Authors: Sophie Weber, David Leeb \- Heidelberg University, Summer Semester 2024

In [1]:
# %display latex

## QR decomposition

The $QR$ decomposition is a decomposition of a matrix $A \in \mathbb{R}^{n \times n}$ into a product $A = QR$ of an orthogonal matrix $Q \in \mathbb{R}^{n \times n}$ and an upper triangular matrix $R \in \mathbb{R}^{n \times n}$.

**Theorem.** 
For $A \in \mathbb{R}^{n \times n}$, $\operatorname{rank}(A) = n$, there exists an orthogonal matrix $Q \in \mathbb{R}^{n \times n}$ and an upper triangular matrix $R \in \mathbb{R}^{n \times n}$ such that $A = QR$.

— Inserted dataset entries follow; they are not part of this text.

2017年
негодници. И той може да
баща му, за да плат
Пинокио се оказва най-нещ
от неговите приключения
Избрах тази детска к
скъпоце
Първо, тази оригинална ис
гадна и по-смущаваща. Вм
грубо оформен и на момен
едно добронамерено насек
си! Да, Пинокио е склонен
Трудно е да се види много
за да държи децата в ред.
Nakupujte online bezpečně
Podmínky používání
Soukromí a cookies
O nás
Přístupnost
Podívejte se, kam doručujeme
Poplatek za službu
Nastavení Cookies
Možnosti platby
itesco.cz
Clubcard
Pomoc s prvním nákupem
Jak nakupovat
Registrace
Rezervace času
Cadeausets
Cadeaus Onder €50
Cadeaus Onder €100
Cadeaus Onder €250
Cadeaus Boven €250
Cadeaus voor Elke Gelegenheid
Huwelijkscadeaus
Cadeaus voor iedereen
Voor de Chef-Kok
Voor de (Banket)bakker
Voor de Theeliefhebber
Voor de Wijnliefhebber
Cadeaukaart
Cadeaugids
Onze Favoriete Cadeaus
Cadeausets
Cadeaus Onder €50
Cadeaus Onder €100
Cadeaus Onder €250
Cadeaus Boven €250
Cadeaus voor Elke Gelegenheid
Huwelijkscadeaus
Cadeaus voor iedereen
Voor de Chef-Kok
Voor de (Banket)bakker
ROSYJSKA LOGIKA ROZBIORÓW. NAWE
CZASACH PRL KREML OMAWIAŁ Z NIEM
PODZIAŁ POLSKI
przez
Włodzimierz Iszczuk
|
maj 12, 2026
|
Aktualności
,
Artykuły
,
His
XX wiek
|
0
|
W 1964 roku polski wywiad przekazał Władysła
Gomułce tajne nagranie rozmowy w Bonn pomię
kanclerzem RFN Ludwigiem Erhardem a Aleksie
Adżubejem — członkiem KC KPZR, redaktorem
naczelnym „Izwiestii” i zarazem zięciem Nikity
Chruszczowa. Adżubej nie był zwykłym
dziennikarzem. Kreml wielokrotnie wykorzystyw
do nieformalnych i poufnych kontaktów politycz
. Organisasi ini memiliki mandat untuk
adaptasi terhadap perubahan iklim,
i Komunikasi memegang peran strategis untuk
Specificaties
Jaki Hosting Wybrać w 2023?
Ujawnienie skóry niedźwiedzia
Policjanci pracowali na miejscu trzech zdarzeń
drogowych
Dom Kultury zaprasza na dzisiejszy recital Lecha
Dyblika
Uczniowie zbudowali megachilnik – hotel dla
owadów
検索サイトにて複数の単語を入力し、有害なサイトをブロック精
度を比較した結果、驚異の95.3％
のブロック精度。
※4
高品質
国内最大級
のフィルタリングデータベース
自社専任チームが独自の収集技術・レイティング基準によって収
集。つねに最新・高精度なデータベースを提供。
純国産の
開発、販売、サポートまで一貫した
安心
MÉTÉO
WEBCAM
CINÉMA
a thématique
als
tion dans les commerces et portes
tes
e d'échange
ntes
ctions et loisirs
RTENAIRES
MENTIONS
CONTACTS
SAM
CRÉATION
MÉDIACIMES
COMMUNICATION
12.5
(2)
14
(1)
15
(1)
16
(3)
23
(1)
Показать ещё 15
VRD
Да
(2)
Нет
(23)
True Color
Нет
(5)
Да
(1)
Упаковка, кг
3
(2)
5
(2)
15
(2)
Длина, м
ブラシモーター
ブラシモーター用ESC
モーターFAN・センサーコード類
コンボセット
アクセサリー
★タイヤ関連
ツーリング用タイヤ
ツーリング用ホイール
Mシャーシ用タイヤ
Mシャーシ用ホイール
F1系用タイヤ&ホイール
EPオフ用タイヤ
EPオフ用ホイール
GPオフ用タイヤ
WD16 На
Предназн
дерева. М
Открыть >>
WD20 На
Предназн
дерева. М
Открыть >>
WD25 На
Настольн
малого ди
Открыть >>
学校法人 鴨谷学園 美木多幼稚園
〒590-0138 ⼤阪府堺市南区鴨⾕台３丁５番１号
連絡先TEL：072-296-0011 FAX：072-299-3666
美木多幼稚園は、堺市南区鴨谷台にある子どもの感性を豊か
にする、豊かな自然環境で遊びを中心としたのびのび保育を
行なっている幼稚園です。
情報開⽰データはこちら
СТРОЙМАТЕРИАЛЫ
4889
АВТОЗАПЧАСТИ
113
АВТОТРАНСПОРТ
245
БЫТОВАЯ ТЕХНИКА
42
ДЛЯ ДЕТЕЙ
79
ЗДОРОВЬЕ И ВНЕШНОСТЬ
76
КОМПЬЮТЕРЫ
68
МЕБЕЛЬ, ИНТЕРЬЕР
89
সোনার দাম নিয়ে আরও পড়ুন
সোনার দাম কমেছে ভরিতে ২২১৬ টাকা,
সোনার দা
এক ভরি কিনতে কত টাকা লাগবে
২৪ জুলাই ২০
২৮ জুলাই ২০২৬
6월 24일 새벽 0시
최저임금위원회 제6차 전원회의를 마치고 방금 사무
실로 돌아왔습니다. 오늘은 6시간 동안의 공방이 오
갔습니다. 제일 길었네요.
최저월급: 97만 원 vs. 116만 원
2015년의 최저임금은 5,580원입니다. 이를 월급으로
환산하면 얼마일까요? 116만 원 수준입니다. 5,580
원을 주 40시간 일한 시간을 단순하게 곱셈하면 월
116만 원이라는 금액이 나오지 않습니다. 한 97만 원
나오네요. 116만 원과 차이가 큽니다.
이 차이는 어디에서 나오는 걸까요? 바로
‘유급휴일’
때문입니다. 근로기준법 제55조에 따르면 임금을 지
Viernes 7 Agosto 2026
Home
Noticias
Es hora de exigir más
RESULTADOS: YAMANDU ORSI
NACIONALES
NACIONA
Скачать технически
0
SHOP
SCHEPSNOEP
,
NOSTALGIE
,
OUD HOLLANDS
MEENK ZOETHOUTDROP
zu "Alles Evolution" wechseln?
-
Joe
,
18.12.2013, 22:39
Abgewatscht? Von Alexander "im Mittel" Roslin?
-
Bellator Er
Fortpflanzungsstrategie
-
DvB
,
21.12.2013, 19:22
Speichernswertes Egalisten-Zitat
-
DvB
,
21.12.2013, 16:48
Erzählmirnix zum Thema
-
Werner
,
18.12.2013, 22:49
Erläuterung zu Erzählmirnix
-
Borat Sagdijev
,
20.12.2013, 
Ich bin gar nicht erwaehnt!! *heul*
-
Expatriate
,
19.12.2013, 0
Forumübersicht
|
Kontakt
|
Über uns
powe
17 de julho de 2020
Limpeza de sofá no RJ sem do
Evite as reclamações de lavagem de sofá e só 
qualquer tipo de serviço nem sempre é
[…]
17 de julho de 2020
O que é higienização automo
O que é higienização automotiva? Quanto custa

**Remember.** $Q$ orthogonal means $Q^TQ=QQ^T=I$ for $Q \in \mathbb{R}^{n \times n}$ 

### Gram-Schmidt process

There are different methods to compute the QR decomposition. The method we are taking a closer look at is the Gram\-Schmidt process. The Gram\-Schmidt process is a sequence of operations that allow us to transform a set of linearly independent vectors into a set of orthonormal vectors that span the same space spanned by the original set in an inner product space, commonly the Euclidian space with the standard inner product. 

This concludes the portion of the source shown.